Please print, exactly as written, the line containing "Identify the location" and each line after it through the end of the material; pictures stay out.

========

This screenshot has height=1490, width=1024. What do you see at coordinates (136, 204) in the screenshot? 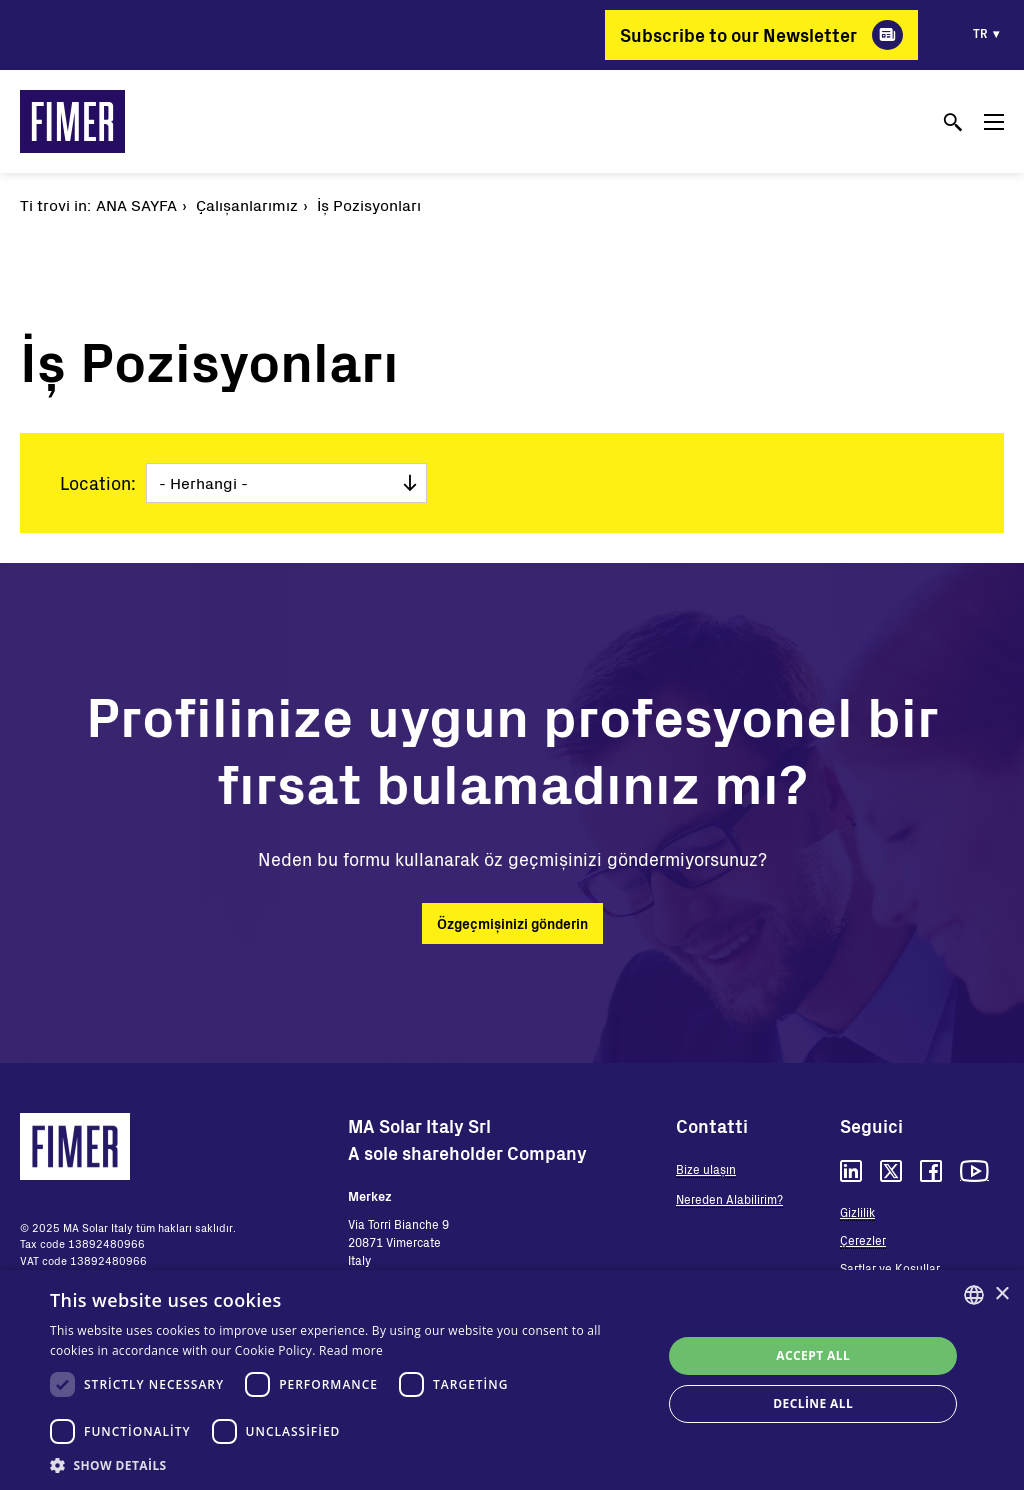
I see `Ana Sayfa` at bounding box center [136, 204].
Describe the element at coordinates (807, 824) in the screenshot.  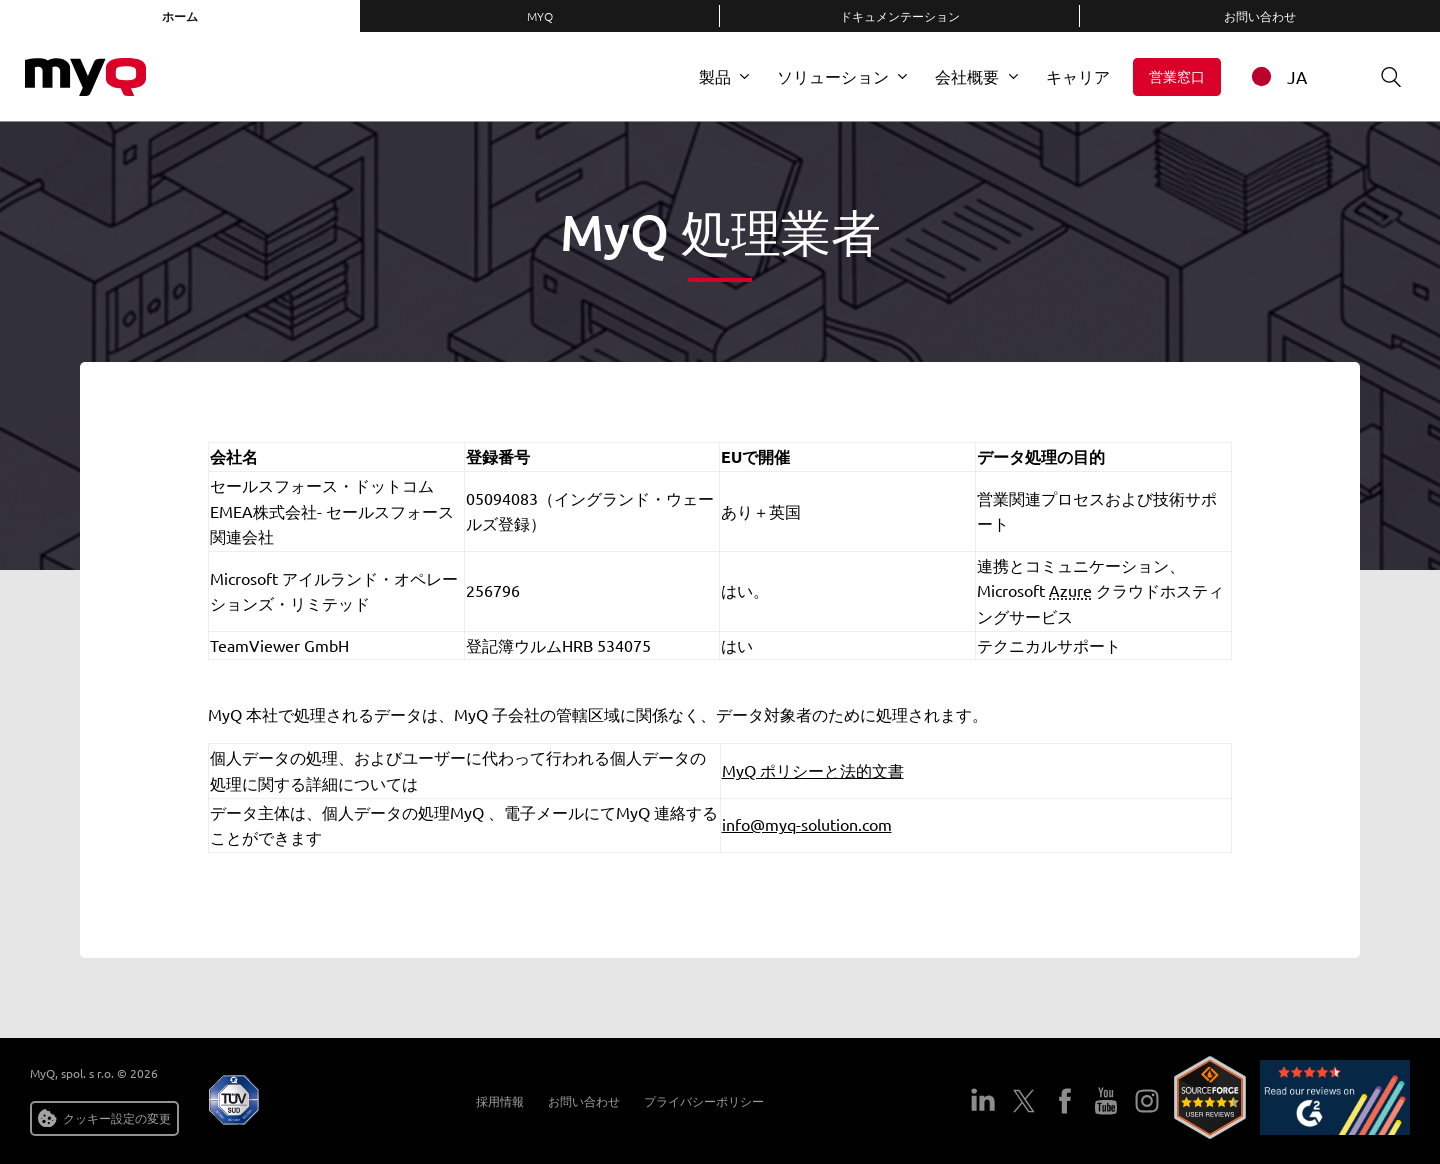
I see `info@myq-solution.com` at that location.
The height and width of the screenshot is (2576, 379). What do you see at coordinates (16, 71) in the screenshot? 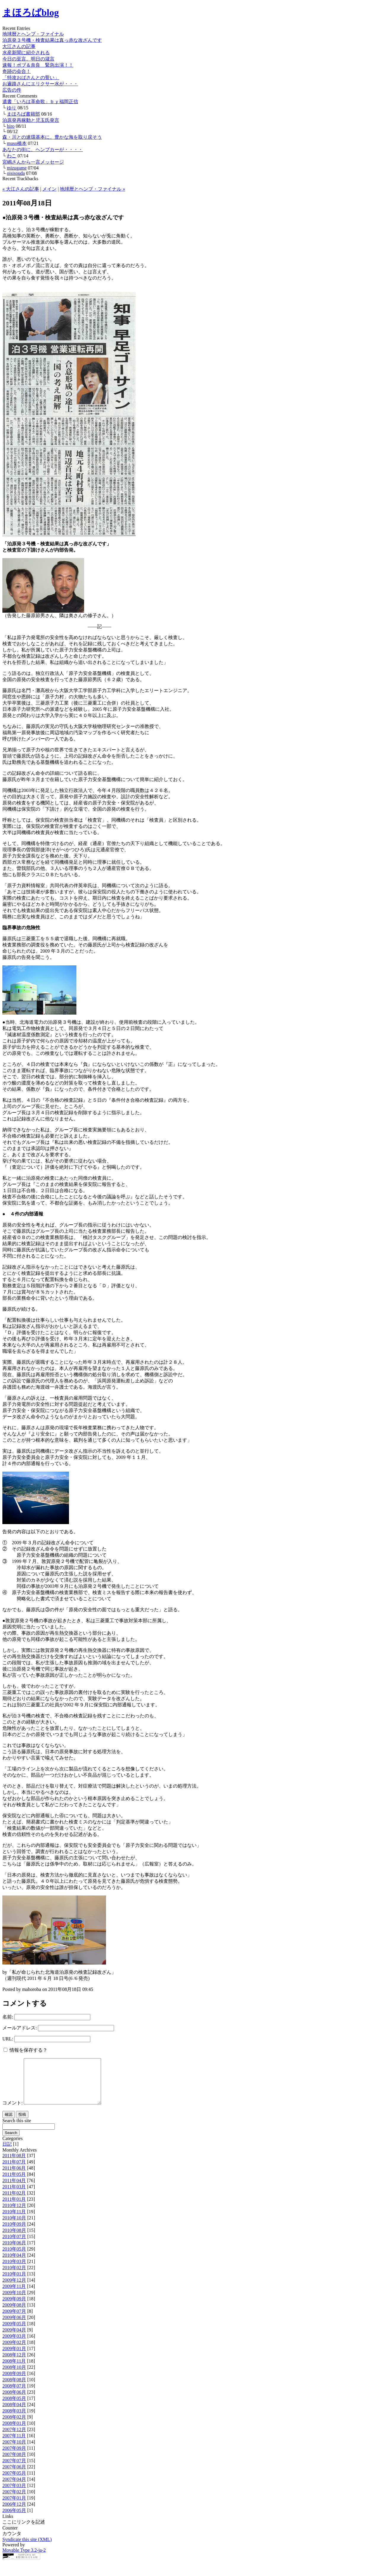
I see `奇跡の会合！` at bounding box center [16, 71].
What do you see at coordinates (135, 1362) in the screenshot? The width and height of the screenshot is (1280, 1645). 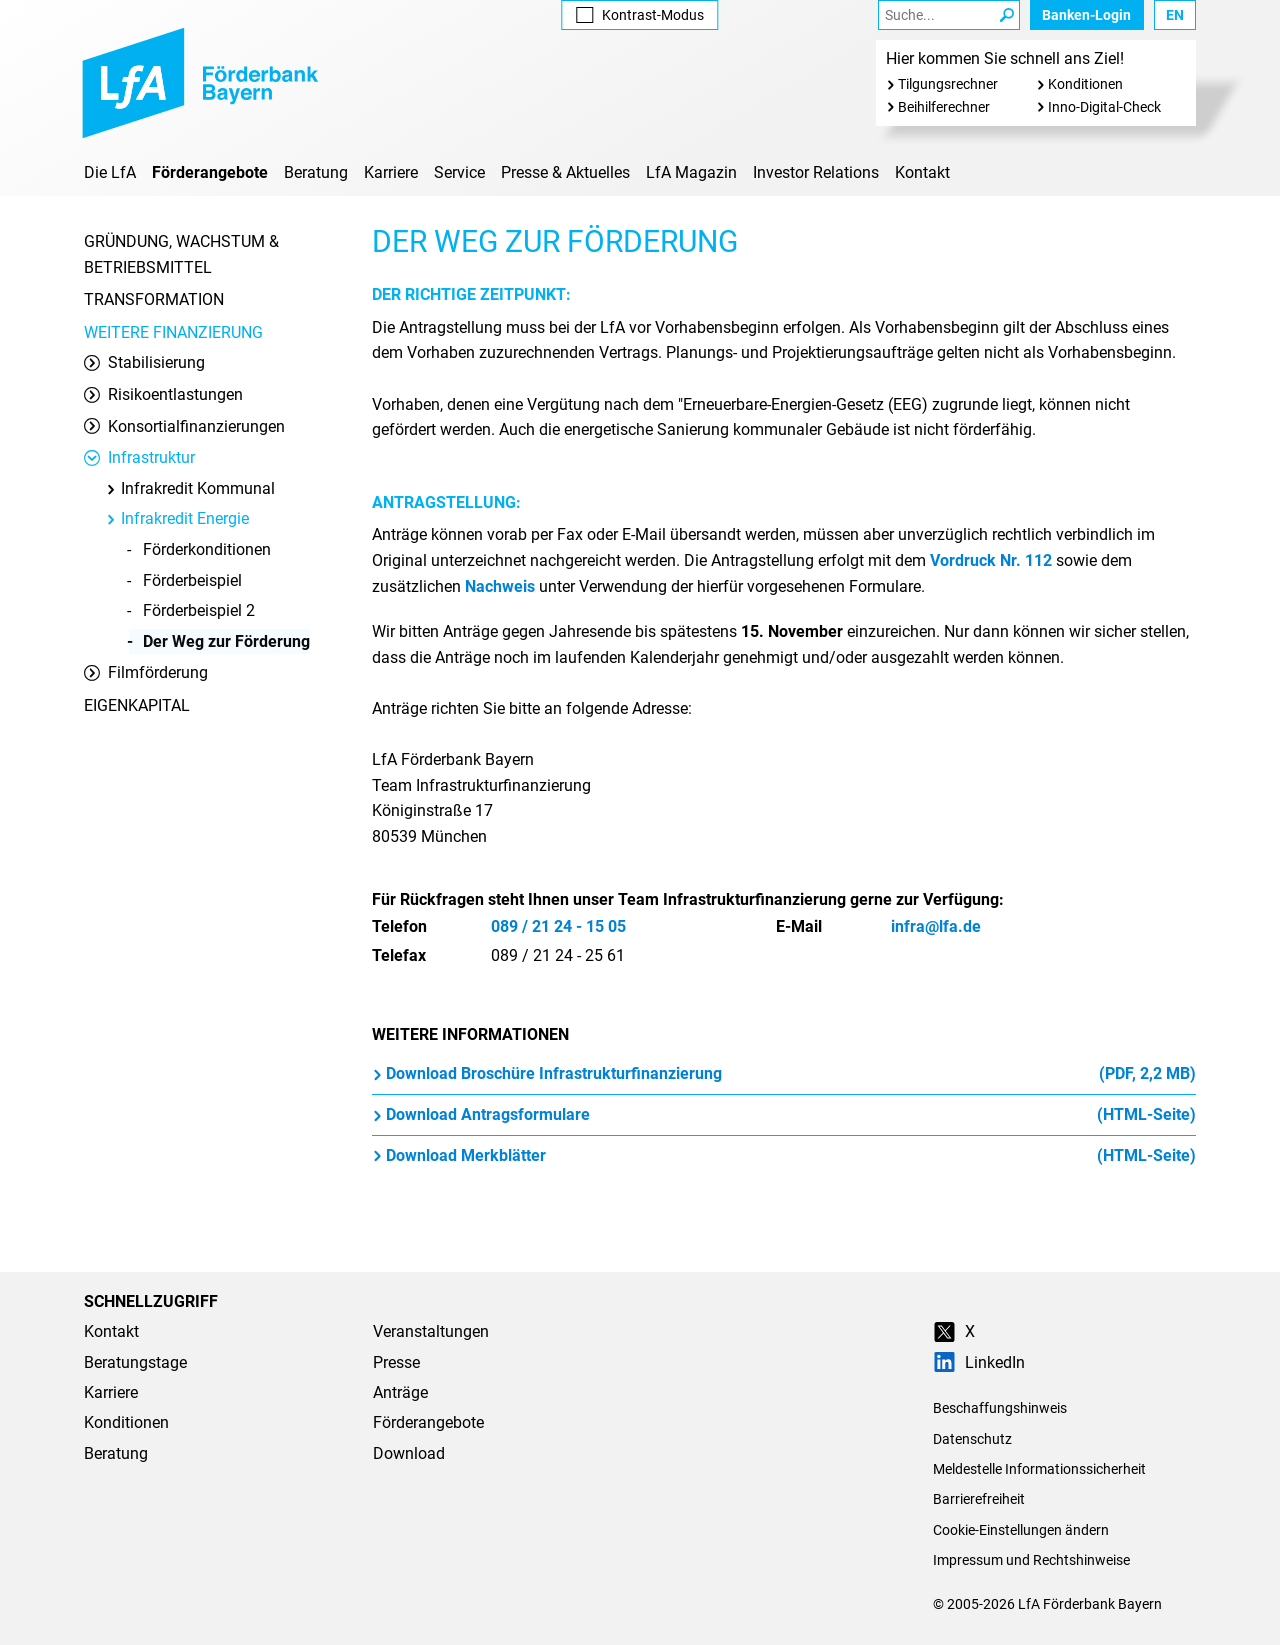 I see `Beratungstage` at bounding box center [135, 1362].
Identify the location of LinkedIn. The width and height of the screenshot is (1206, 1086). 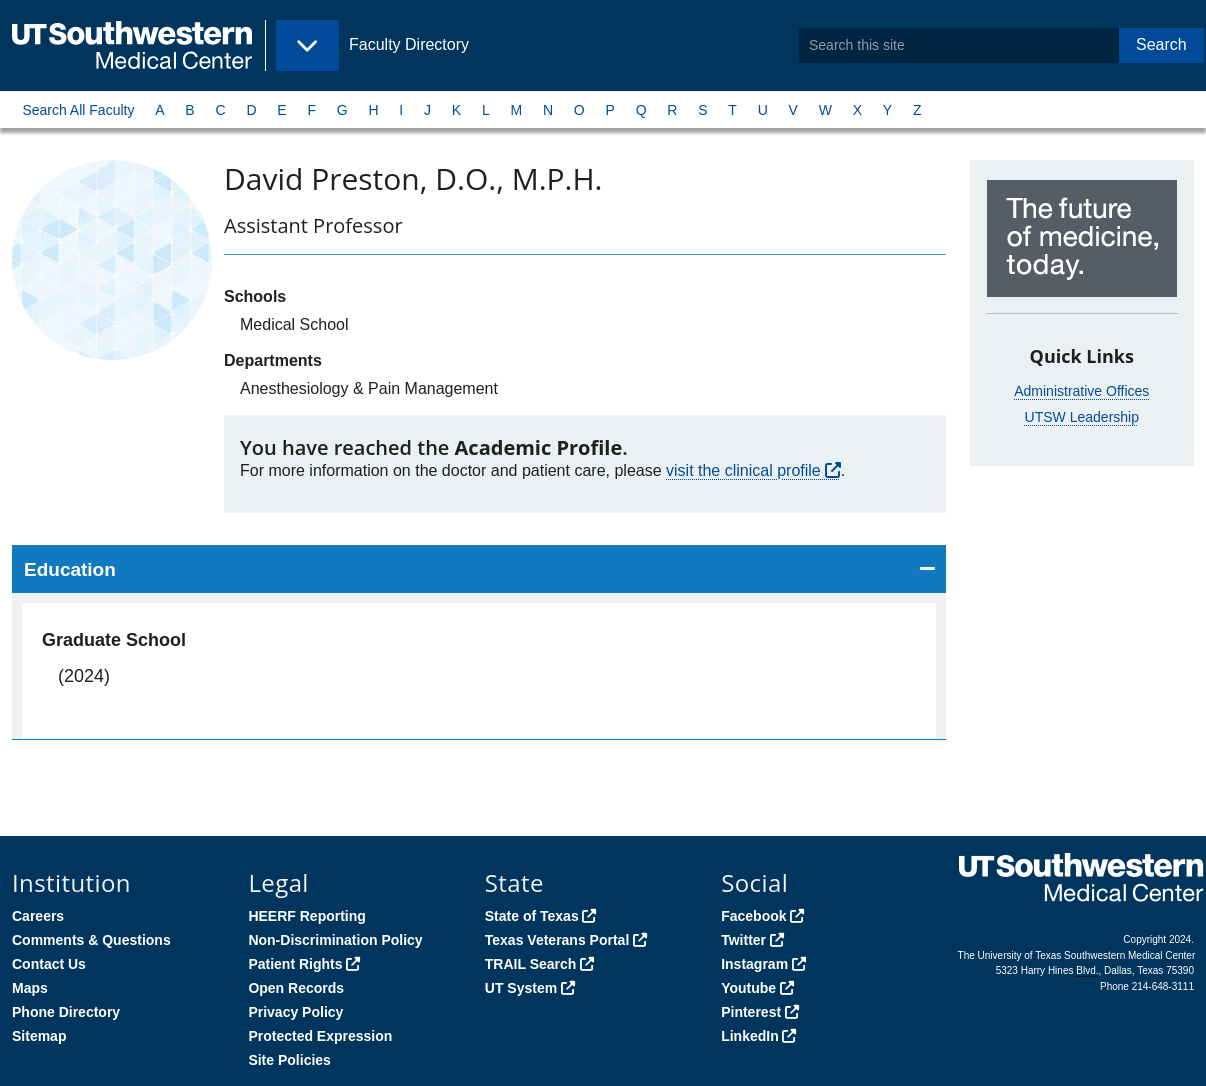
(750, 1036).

========

Exercise response –
Identify the location of LinkedIn. The width and height of the screenshot is (1206, 1086). 
(750, 1036).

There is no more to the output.